Lawmakers Face Pressure to Address Licensure Barriers for Telehealth Adoption

The Alliance for Connected Care has sent an open letter to federal and state policymakers urging them to develop licensure guidelines that would allow providers to treat patients in other states via telehealth.

The Alliance for Connected Care is putting pressure on lawmakers at both the state and federal levels to relax licensing barriers that interfere with multi-state telehealth programs.

The alliance has sent an open letter to policymakers in a bid to create consensus principles for telehealth across state lines.  The letter, which was introduced last November, is now endorsed by dozens of groups and providers, including Ascension, the American Association of Nurse Practitioners, Amwell, Intermountain Healthcare, Johns Hopkins Medicine, MedStar Health, Nemours Children’s Health System, the National Committee for Quality Assurance (NCQA), Stanford Health Care, URAC and the Michael J. Fox Foundation for Parkinson’s Research.

The letter takes on a significant challenge to telehealth expansion: licensing rules and guidelines that hinder providers in treating patients in other states. Some states have relaxed those rules to recognize providers from other states during the coronavirus pandemic, but those emergency measures will end with the public health emergency.

“Patients have long traveled across state lines for specialty care, but the COVID-19 pandemic has demonstrated that this care, particularly delivered through telehealth, can also help alleviate access issues in many other areas of health care,” the letter states. “Looking beyond the public health emergency, one important way policymakers and health care regulators can permanently facilitate access to care is by allowing providers and patients to connect with each other regardless of their physical location.”

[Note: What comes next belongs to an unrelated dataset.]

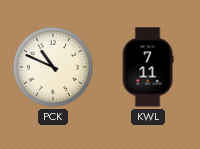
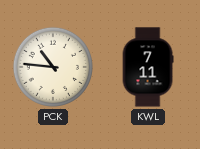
PCK: 10:49 -> 10:46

The letter recommends “state leadership with federal support,” and supports “efforts to simplify and accelerate health professional licensure recognition across state lines.”

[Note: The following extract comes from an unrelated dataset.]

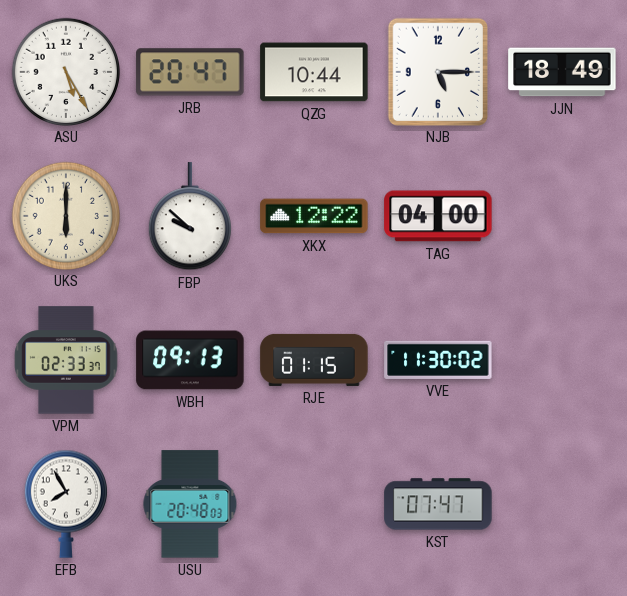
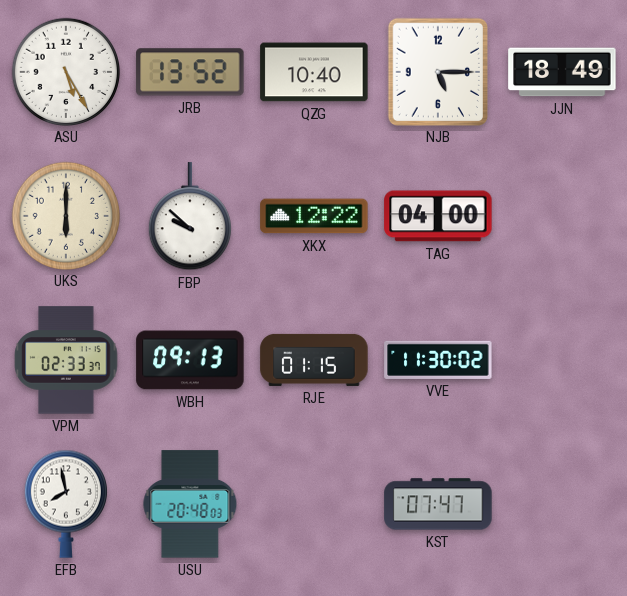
JRB: 20:47 -> 13:52
QZG: 10:44 -> 10:40
EFB: 7:55 -> 7:58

Portability – or allowing states to recognize a license from another state – is fast gaining attention in the effort to tackle this issue. One organization that uses portability is the National Council of State Boards of Nursing, whose Nurse Licensure Compact (NLC) allows nurses to practice in member states without having to obtain additional licenses.

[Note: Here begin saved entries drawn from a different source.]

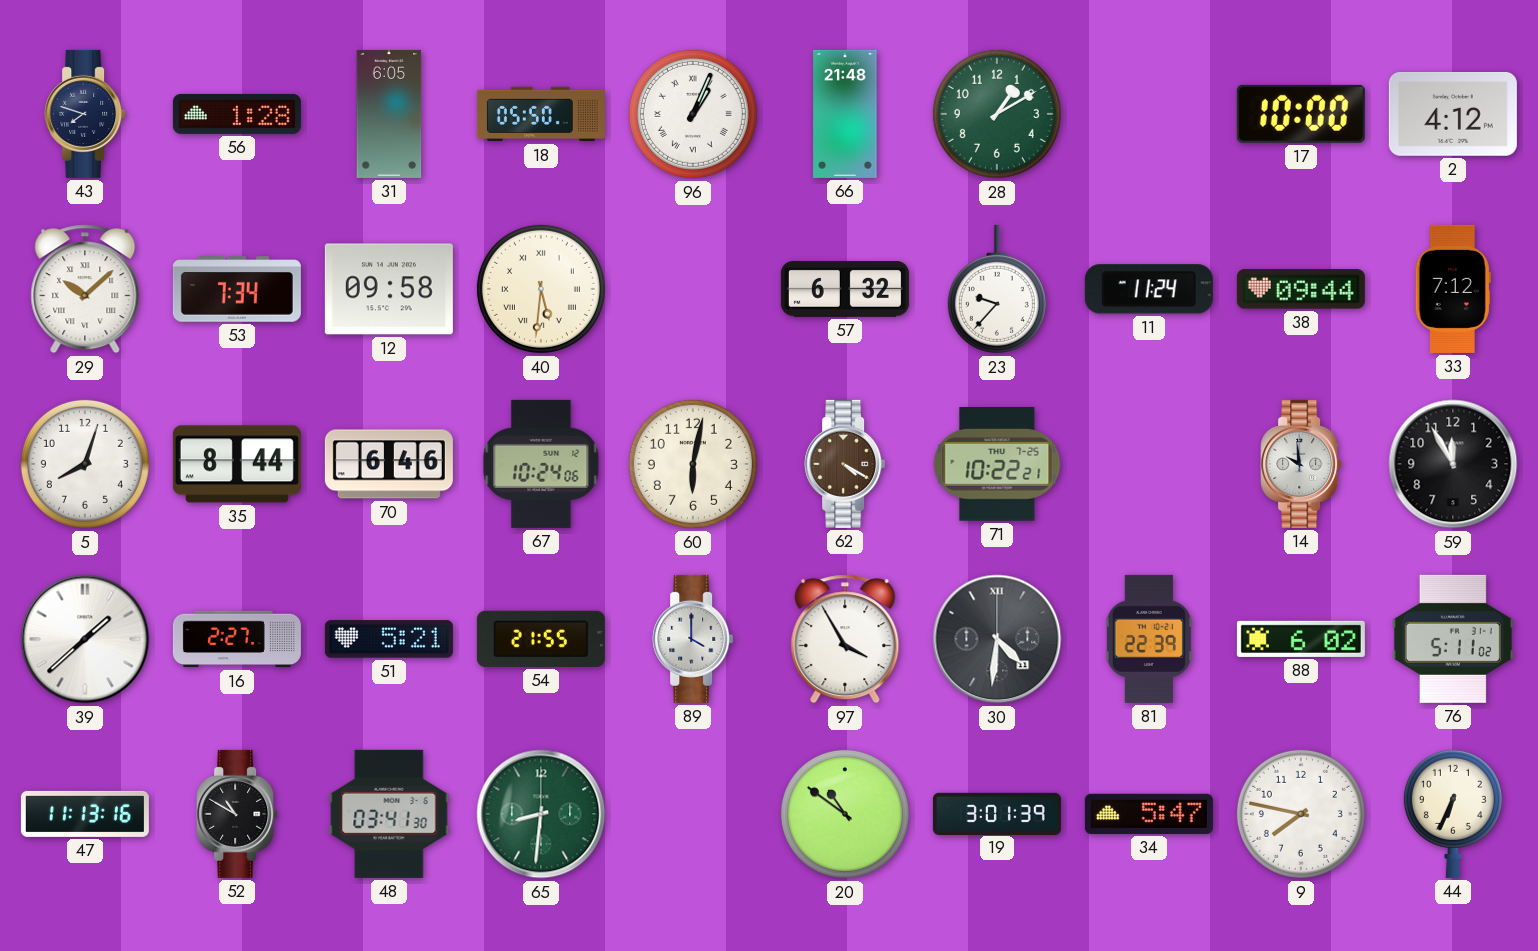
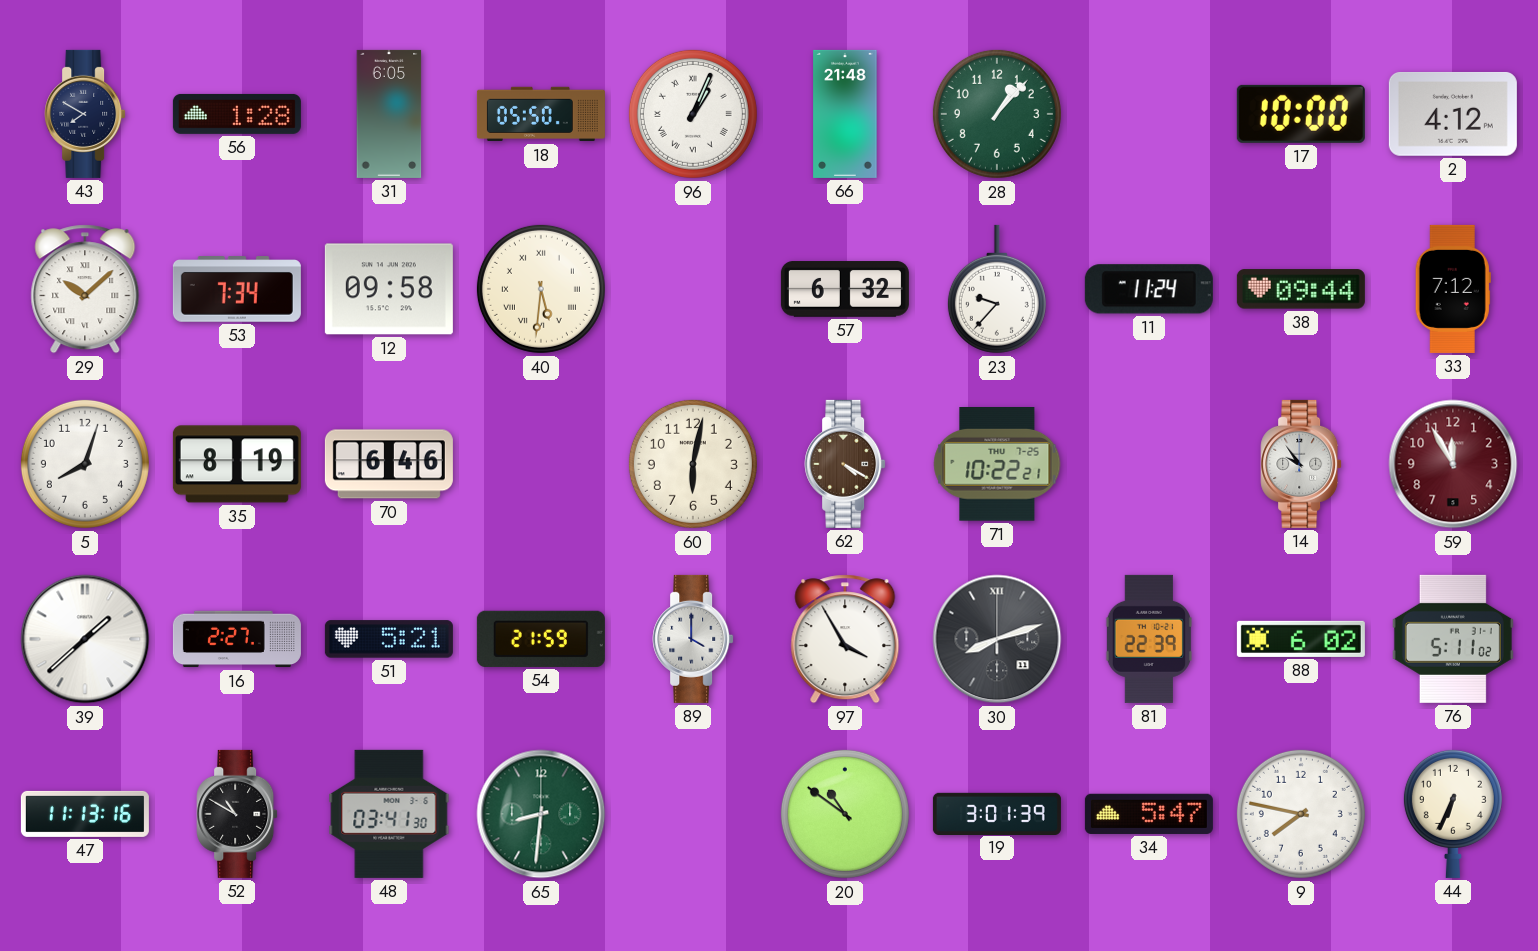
43: 7:48 -> 7:50
28: 1:10 -> 1:07
35: 8:44 -> 8:19
67: 10:24 -> none
14: 9:59 -> 9:54
59 dial: black -> burgundy
54: 21:55 -> 21:59
30: 4:31 -> 8:12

Among those supporting that concept is the eHealth Initiative, which included licensure portability in its October 2020 recommendations for federal policy changes to expand telehealth access and coverage during and after the COVID-19 crisis.

Another supporter is New York Governor Andrew Cuomo, who introduced a telehealth bill as part of his state budget this past week that calls for “interstate licensing reciprocity” with states throughout the Northeast.

But it’s not the only option. Several groups have created interstate licensing compacts, which create an expedited pathway for applying for and receiving licenses in member states. In addition, some have floated the idea of having one license for the entire country.

Congress is certainly aware of the issue. The Equal Access to Care Act, introduced last June by Senators Marsha Blackburn (R-TN) and Ted Cruz (R-TX), would allow a provider in any state to use telehealth to treat a patient in any location for up to 180 days after the national emergency. And the Temporary Reciprocity to Ensure Access to Treatment (TREAT) Act, introduced in August by Senators Chris Murphy (D-CT) and Roy Blunt (R-MO), would enable healthcare providers in good standing to use connected health to treat patients in any state during the pandemic.

This past November, Florida Congressman Ted Yoho introduced a bill that would prevent states from receiving Bureau of Health Workforce funding unless they’ve joined the Interstate Medical Licensure Compact, which governs doctors. Some 29 states and Washington DC have signed up for that compact, though interest in that effort is waning.